[cfe-commits] [PATCH] atomic operation builtins, part 1

Wed Oct 12 18:27:18 PDT 2011

On Wed, Oct 12, 2011 at 6:06 PM, John McCall <rjmccall at apple.com> wrote:
> On Oct 12, 2011, at 2:54 PM, Andrew MacLeod wrote:
>> On 10/12/2011 05:04 PM, John McCall wrote:
>>>> The compiler built-ins can always be called directly with arbitrary sized objects, so it would be good for the generic routine to handle it rather than artificially restrict it.
>>> Are you saying that the generic routine promises co-operation with lock-free atomics when the size parameter is sufficiently small?  That seems unfortunate.  The generic routine is certainly going to be slower than lock-free atomics, but that doesn't mean its performance is unimportant;  a good implementation using striped spin-locks would probably end up on the order of only 2-4 times slower than the lock-free code, so adding a bunch of pre-checks may be quite significant.
>>>
>> The rule is that on a given target, a given object size is either A) lockfree or B) unknown.
>>
>> so if the compiler always generates lock free instructions for say 8 byte values, the library will have to as well.  ie,  __atomic_load_8() will also be implemented as lock free. it has to be or things break.        The interface from the compiler point of view is that you simply call the routine __atomic_load(obj), the presence of __atomic_load_8 is transparent to the caller.  Normally the compiler will turn __atomic_load() into the direct call,  but I don't see any reason to force the compiler do that.
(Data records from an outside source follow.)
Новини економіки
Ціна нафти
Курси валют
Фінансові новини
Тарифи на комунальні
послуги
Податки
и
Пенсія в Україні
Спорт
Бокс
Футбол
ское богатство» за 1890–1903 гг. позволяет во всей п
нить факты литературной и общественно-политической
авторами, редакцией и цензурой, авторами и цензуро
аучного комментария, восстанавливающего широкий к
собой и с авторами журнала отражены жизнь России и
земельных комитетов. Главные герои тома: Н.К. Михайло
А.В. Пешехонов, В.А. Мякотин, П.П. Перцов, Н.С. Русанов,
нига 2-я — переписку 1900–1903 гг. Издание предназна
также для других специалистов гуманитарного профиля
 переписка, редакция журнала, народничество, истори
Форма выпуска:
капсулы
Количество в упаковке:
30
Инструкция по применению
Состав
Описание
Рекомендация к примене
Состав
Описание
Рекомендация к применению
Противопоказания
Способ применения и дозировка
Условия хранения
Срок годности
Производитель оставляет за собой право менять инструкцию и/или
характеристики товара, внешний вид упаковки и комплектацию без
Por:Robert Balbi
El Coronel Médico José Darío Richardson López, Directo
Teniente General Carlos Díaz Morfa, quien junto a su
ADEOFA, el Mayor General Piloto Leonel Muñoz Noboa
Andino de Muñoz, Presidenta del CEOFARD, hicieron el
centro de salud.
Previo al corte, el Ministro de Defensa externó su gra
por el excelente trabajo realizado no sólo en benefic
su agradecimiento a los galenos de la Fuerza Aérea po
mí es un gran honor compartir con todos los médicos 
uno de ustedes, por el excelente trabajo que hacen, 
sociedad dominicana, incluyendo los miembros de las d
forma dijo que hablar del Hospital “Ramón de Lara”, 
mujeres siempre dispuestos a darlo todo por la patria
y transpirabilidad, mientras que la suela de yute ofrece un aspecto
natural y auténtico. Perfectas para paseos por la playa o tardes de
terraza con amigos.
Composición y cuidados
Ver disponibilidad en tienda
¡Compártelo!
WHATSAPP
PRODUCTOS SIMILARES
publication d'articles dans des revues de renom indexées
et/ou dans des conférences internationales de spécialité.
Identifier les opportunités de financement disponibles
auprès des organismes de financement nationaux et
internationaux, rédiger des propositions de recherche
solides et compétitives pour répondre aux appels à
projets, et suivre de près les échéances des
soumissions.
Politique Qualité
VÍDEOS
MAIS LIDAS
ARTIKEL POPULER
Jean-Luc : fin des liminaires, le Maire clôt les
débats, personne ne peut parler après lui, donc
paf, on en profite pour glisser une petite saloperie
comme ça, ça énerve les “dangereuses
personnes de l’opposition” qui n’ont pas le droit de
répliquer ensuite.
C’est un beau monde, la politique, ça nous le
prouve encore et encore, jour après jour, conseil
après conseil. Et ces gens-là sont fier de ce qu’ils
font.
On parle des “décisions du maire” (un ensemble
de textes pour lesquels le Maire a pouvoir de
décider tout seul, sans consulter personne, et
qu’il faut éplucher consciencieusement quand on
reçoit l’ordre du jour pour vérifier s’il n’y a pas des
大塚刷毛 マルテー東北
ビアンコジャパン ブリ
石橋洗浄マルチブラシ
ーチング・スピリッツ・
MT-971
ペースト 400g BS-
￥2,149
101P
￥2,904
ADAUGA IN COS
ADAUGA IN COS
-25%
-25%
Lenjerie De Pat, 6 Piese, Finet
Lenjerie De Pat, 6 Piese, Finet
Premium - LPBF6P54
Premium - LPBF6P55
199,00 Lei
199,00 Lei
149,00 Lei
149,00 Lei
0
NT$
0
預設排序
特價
It should be free to leave the original call to __atomic_load () and that code should co-exist with stuff that did call __atomic_load_8.   its free to do whatever it wants with sizes that don't exactly match the 5 'optimal' sizes.
>>
>> It does mean that the library entry point for atomic_load() may start with a switch on the size of the object to  jump to the "efficient" routines if size matches, but thats about it.  Is that what you are concerned about?
>
> Yes.  The library entry point for atomic_load is an implementation detail of the ABI that we have total control of, so why make stronger promises than necessary?  Why not force the compiler to directly call (or inline, if it knows it's lock-free) __atomic_load_8?
>
>>>>> Honestly, I don't think future-proofing against arbitrary new atomic instructions really makes any sense.  Even going up to 16 bytes (on architectures where that can't be done lock-free now) worries me a bit.
>>>>>
>>>>> Rounding up also worries me, since the user has no control over the padding bytes, but they can still cause spurious failures on, say, compare-and-swap.
>>>> If the padding is under control of the 'atomic' keyword for the type, then we have complete control over those padding bytes. Regardless of what junk might be in them, they are part of the atomic data structure and the only way to access them is through a full atomic access. Its like adding another user field to the structure and not setting it. It shouldn't cause spurious failures.
>>> Well, we at least have to make sure that our atomic operations always zero-pad their operands.  For example, if we do an atomic store into a 5-byte struct that we've padded to 8 bytes, we have to make sure we store a zero pattern into the pad.  That's feasible, but it's complexity that we should at least acknowledge before committing to it.
>>>
>>> I can also see this exposing lots of what are, admittedly, source bugs, like only zero'ing the first sizeof(T) bytes of an _Atomic(T).
>>
>> I'm still not sure I see how it matters. Nothing should ever access or change that padding field in an unfriendly way since it is always part of the atomic word that is load/stored, exchanged or compare_exchanged. Those are the only 4 ways to access the memory.  All the fetch_op's only operate on full integral values, so thats not a concern.   Compare_exchange is the only one which it could be affected, and it requires that the 'expected' value be from an atomic load or exchange…
>
> I wasn't aware of that.  That's really a very strange constraint — why is it illegal to independently assemble a value that I expect might be in an atomic variable?

The standard doesn't make any guarantees about the layout of
std::atomic<T>; how exactly could you manipulate the bits of an
std::atomic<T> in a cross-platform manner?

-Eli